(Extracted page text data)
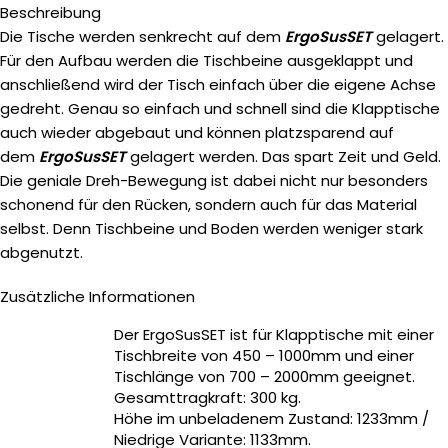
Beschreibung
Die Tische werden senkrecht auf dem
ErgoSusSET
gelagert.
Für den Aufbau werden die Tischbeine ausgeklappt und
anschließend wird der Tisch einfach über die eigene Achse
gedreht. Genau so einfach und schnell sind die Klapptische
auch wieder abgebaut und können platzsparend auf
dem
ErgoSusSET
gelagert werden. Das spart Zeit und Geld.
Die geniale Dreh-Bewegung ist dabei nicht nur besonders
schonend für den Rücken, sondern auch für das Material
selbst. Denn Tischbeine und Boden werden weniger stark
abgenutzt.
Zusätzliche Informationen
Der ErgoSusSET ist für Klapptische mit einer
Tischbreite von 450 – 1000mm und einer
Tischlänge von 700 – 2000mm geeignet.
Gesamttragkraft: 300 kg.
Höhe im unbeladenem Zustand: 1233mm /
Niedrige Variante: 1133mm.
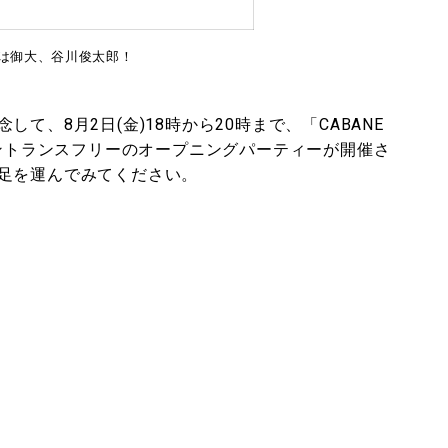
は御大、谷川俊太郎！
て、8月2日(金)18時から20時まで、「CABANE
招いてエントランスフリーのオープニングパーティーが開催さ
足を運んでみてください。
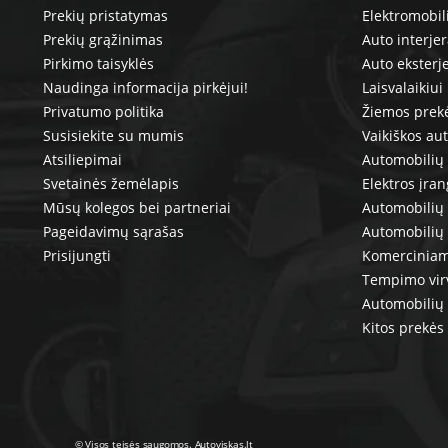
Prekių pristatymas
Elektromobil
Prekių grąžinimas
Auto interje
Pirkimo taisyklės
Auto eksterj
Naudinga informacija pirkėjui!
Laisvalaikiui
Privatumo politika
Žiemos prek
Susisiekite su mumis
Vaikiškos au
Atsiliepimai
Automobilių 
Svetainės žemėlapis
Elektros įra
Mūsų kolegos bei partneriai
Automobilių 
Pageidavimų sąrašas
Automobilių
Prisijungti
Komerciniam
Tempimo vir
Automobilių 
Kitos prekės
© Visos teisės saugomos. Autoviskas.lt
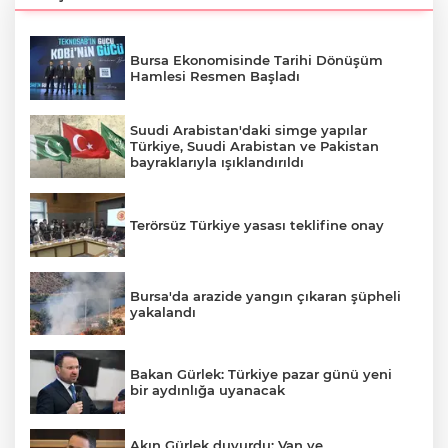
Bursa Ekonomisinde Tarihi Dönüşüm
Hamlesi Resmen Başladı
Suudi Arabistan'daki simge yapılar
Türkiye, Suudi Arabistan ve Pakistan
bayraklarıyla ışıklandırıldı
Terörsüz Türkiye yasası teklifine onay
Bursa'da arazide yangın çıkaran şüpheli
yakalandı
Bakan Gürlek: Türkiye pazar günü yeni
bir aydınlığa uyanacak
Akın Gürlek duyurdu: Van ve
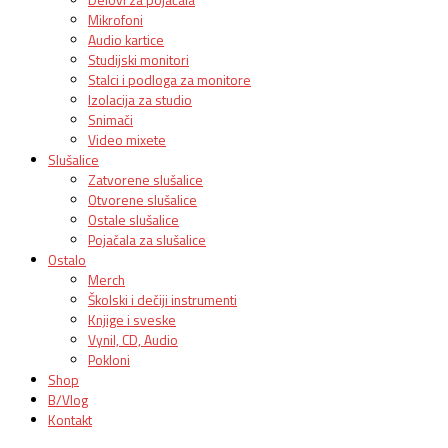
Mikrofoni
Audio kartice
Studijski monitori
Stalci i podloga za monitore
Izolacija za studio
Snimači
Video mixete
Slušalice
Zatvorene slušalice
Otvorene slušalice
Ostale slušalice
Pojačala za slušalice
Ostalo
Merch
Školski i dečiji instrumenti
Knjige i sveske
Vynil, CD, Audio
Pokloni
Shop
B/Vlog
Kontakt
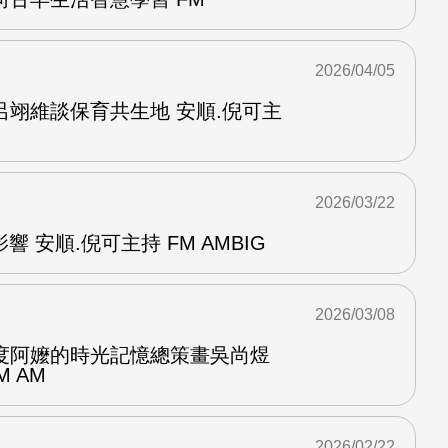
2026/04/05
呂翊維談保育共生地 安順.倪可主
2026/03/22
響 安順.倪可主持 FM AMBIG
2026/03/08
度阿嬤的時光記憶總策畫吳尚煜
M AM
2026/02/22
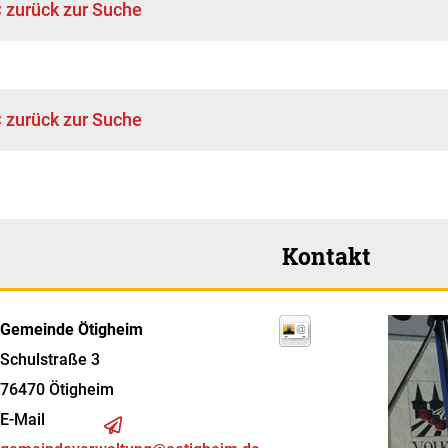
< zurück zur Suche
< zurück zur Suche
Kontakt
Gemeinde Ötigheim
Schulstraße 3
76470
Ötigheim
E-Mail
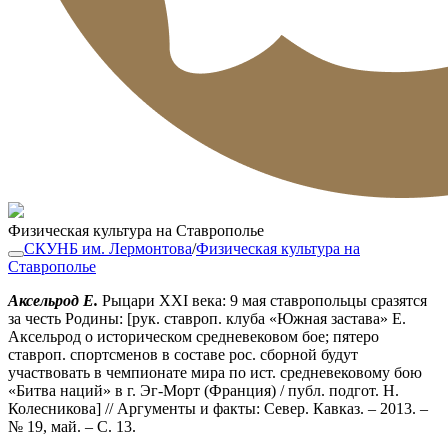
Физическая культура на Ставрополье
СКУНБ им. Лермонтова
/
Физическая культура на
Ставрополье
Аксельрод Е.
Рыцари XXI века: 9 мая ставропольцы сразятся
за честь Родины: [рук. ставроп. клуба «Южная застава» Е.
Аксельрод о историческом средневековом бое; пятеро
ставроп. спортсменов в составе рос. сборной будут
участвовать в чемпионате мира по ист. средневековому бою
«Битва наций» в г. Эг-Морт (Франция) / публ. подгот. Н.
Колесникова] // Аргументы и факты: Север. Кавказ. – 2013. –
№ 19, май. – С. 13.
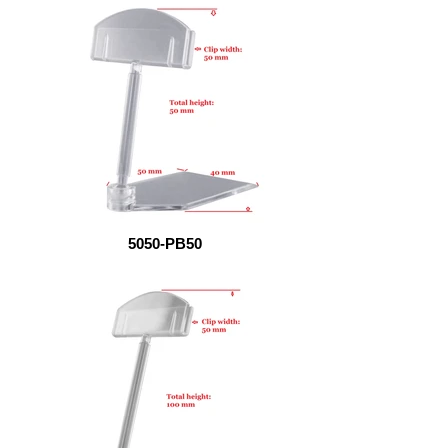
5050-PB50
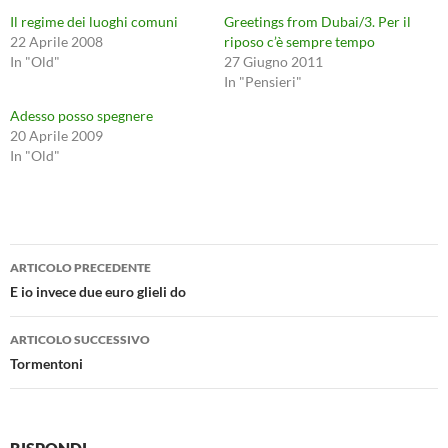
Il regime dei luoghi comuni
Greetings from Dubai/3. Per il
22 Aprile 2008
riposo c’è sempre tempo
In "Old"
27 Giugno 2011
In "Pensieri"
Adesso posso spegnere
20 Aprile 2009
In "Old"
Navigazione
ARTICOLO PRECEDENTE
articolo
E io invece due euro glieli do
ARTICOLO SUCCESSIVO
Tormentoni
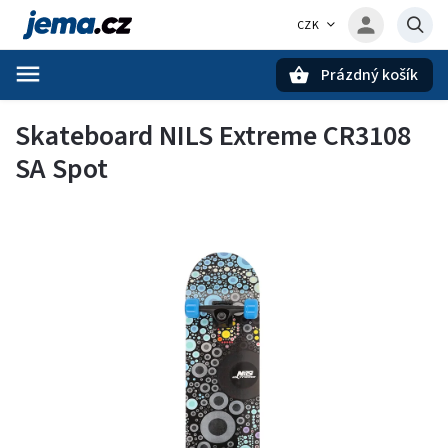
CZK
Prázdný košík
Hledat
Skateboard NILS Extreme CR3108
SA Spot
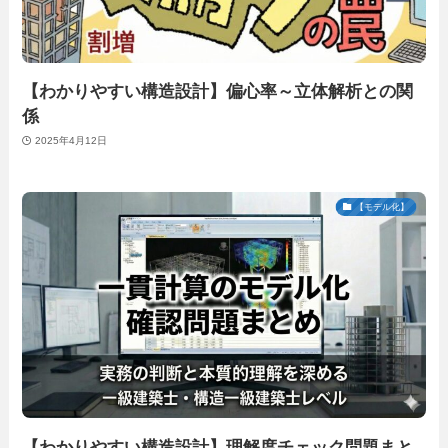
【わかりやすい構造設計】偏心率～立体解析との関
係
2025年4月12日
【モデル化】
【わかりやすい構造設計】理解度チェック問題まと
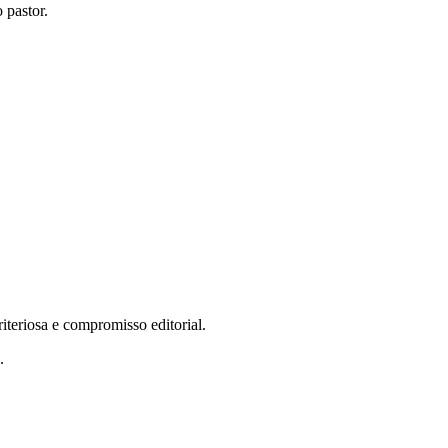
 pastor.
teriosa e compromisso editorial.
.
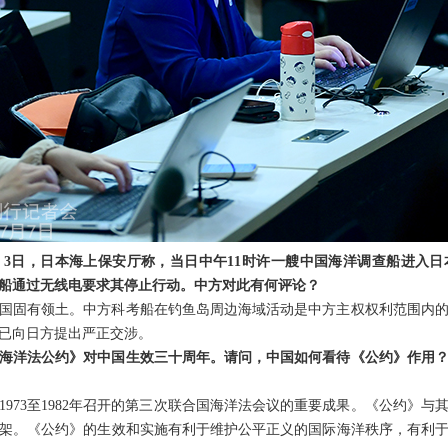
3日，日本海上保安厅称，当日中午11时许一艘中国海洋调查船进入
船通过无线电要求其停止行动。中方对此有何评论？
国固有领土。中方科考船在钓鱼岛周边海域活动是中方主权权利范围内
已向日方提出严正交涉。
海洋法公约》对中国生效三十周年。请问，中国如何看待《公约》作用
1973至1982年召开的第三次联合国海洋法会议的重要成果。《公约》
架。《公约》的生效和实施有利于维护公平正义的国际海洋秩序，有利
---
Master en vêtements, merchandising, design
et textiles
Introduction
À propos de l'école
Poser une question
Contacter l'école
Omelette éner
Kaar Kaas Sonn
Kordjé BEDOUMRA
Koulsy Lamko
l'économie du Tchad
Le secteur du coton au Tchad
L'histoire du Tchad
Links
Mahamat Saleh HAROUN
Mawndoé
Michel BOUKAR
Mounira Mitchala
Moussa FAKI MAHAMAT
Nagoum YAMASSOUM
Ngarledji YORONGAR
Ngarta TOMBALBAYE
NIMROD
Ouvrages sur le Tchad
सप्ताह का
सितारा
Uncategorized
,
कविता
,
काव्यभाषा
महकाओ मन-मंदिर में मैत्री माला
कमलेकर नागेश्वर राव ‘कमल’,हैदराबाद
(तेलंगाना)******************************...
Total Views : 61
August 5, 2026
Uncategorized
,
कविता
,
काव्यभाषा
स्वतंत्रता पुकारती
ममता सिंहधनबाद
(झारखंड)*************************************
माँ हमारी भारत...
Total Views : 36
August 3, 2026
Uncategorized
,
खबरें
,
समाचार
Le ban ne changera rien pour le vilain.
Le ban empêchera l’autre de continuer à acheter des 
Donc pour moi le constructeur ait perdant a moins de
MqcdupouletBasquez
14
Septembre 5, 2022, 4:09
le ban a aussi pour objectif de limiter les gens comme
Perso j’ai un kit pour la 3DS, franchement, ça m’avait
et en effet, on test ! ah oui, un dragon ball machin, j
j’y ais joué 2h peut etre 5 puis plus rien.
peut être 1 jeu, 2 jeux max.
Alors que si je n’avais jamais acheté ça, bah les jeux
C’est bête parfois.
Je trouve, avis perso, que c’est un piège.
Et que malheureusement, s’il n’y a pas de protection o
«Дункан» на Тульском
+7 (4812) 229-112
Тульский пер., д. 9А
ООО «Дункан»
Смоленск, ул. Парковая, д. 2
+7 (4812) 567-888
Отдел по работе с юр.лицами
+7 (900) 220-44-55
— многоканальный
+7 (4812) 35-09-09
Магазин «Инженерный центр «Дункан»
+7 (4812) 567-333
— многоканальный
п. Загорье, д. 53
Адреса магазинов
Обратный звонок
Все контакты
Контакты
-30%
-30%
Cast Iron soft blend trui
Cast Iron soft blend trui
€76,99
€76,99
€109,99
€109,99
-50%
==
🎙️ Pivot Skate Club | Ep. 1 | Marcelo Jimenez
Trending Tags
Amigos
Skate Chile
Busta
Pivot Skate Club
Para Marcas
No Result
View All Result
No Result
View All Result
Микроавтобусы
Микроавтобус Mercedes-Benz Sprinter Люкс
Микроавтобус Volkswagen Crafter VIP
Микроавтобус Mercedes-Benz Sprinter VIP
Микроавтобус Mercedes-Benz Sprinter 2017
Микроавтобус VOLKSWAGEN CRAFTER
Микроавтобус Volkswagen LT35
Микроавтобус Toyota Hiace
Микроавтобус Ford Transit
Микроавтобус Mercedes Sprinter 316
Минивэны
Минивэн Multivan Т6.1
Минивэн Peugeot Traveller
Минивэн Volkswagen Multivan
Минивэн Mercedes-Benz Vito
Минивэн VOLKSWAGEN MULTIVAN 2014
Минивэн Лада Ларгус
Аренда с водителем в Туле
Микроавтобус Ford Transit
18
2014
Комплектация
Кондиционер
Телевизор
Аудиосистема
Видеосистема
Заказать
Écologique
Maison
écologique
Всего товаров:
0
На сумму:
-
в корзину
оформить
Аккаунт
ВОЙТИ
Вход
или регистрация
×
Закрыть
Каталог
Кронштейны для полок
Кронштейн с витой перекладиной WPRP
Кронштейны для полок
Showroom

HOW TO COMPLETE THIS TASK: Make a list of all lines in the data that contain "jeux".

YOUR SOLUTION:
peut être 1 jeu, 2 jeux max.
Alors que si je n’avais jamais acheté ça, bah les jeux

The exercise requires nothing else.